● DATA SECTION

++++

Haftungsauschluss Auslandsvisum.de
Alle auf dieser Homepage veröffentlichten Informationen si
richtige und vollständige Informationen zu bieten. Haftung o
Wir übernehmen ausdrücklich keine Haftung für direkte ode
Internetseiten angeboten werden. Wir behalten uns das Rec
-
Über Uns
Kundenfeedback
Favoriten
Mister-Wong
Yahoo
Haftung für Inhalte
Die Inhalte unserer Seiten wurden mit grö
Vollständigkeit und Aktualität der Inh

++++

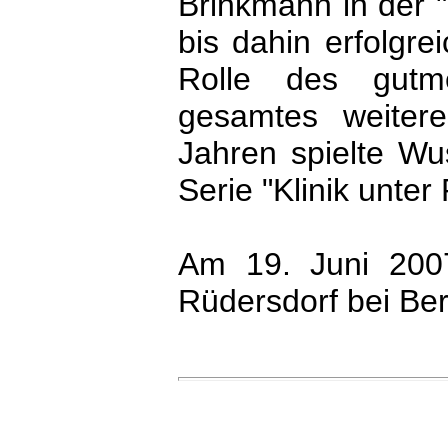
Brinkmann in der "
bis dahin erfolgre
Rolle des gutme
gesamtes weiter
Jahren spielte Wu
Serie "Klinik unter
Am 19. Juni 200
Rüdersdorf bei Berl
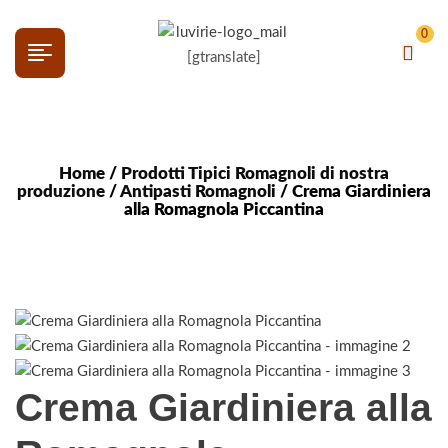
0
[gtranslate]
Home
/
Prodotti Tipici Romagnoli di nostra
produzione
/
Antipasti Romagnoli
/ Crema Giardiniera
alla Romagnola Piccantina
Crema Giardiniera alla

++++

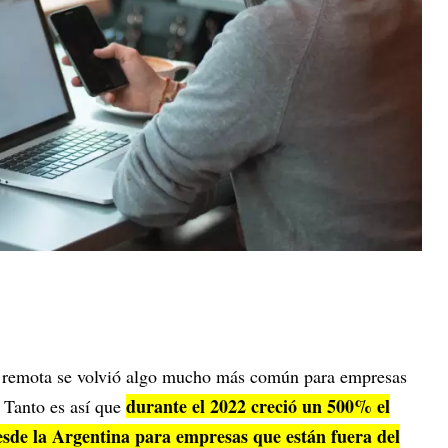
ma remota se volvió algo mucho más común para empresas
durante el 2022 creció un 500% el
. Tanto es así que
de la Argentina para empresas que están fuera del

++++

● WHAT IS REQUIRED
For this exercise, copy every line of the data that holds "Inhalte".

● RESPONSE AREA
Haftung für Inhalte
Die Inhalte unserer Seiten wurden mit grö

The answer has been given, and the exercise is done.